The mountain tops are shrouded in fog and there's a light drizzle. It's not looking like we'll be blessed with any sun today. I spot lots of interesting plants along the first section which is lovely and flat. Some sections are board walks. I find noisy people keep
catching me up so let them pass. They will knacker themselves out before they even get to the first up section.
When it comes it's a bit of a killer so I do my usual steady and slow. I'm like some sloth wading through uphill treacle compared to other people bounding up. The higher we go the mistier it gets. When we get to the first 'top' I have a bit of lunch - it's only just after 10am! Next comes another flat section with poles marking the way. By now it's so foggy you can only just see the next pole ahead. Views are zero. It's such a shame, but there's nothing I can do about it so make the most of the situation and take a load of silly pulled faces photos.
I'm now pushing for the top, or so I find out when I finally make it there. Obviously in the fog and rain it isn't possible to see where you're headed, which in this case is probably a blessing as it's so steep and knackering so it's therefore good not knowing how much more UP you have to face.
It's so windy, rainy
and foggy at the top, I'm quite overcome with the utter ridiculousness of the whole situation and take some silly photos that seem to match the situation. A little way down the other side we happen upon what in sunny weather would be a stunning view of the colourful emerald lakes. We can just about make them out through the fog. Luckily you can walk right down to their shores and the whole situation takes on a surreal quality with mist swirling around the colourful lakes blending them into their backgrounds.
This is the last thing of any interest to see and the ups become horrible with nothing to stop and look back at and the downs inutterably tiresome and soooo long. I'm really good at downs and now I'm the one overtaking, skipping down the rocky paths and steps like a mountain goat. But even I can't keep this up as the down goes on forever. I keep thinking the next corner MUST be the finishing point, but no such luck. Instead I'm faced with a sign saying it's another 45 minutes to the end! This last section is really hard. It's in woodland, so still no views
to interrupt the walking hell - hell because knees are starting to hurt at all the steps and slopes.

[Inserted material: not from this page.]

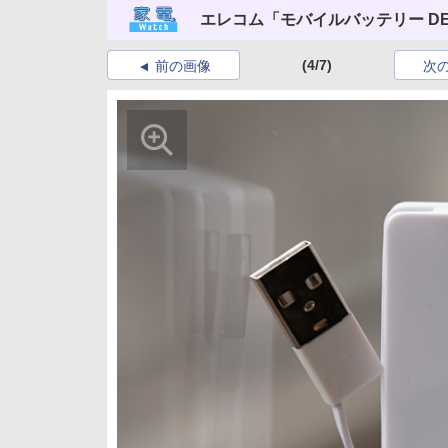
エレコム「モバイルバッテリー DE
(4/7)
前の画像
次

The relief at hearing a school group ahead cheer as they obviously see the car park is fantastic. I made it across in 6 and a half hours. Not bad considering it's supposed to take from 6 to 9 hours. Maybe one day I'll get the chance to do the walk in better weather. Despite the bad conditions I'm feeling chuffed at having made it across with no mishaps and in good time.
The hot shower I have when I get back to the hostel is orgasmic wonderment.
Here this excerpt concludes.